■ **Assignment**: Your task is to transcribe the lines from the start of the data below through the line containing "transit; more clean", inclusive, exactly as they stand and without the pictures.

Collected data
******************************
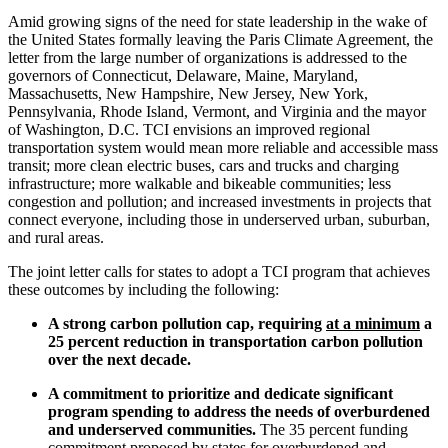
Amid growing signs of the need for state leadership in the wake of
the United States formally leaving the Paris Climate Agreement, the
letter from the large number of organizations is addressed to the
governors of Connecticut, Delaware, Maine, Maryland,
Massachusetts, New Hampshire, New Jersey, New York,
Pennsylvania, Rhode Island, Vermont, and Virginia and the mayor
of Washington, D.C. TCI envisions an improved regional
transportation system would mean more reliable and accessible mass
transit; more clean electric buses, cars and trucks and charging
infrastructure; more walkable and bikeable communities; less
congestion and pollution; and increased investments in projects that
connect everyone, including those in underserved urban, suburban,
and rural areas.
The joint letter calls for states to adopt a TCI program that achieves
these outcomes by including the following:
A strong carbon pollution cap, requiring
at a minimum
a
25 percent reduction in transportation carbon pollution
over the next decade.
A commitment to prioritize and dedicate significant
program spending to address the needs of overburdened
and underserved communities.
The 35 percent funding
commitment proposed by states for overburdened and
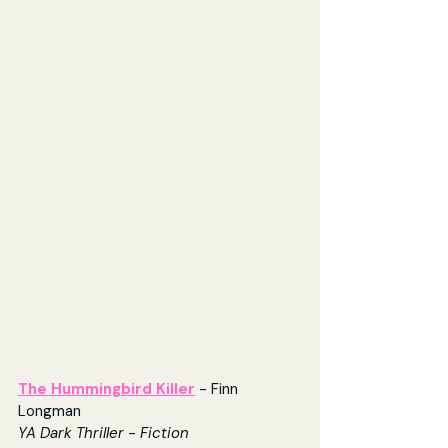
The Hummingbird Killer
- Finn 
Longman
YA Dark Thriller - Fiction 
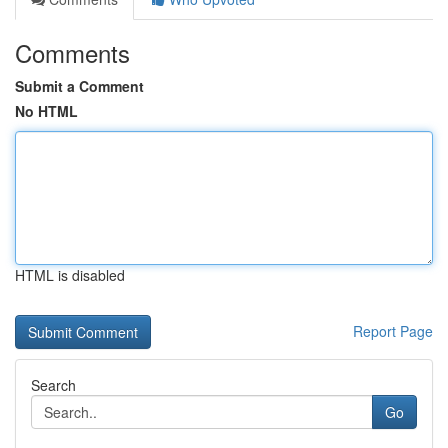
Comments
Submit a Comment
No HTML
HTML is disabled
Report Page
Search
Go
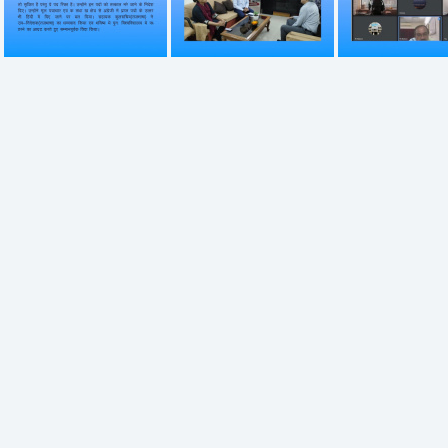
746
747
748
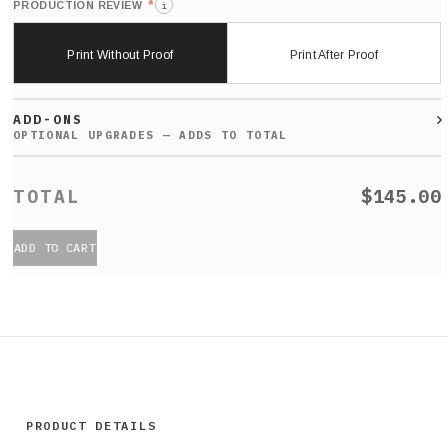
*
PRODUCTION REVIEW
i
Print Without Proof
Print After Proof
ADD-ONS
$145.00
ADD TO CART
PRODUCT DETAILS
******************************
■ **Response to the task**:
Amid growing signs of the need for state leadership in the wake of
the United States formally leaving the Paris Climate Agreement, the
letter from the large number of organizations is addressed to the
governors of Connecticut, Delaware, Maine, Maryland,
Massachusetts, New Hampshire, New Jersey, New York,
Pennsylvania, Rhode Island, Vermont, and Virginia and the mayor
of Washington, D.C. TCI envisions an improved regional
transportation system would mean more reliable and accessible mass
transit; more clean electric buses, cars and trucks and charging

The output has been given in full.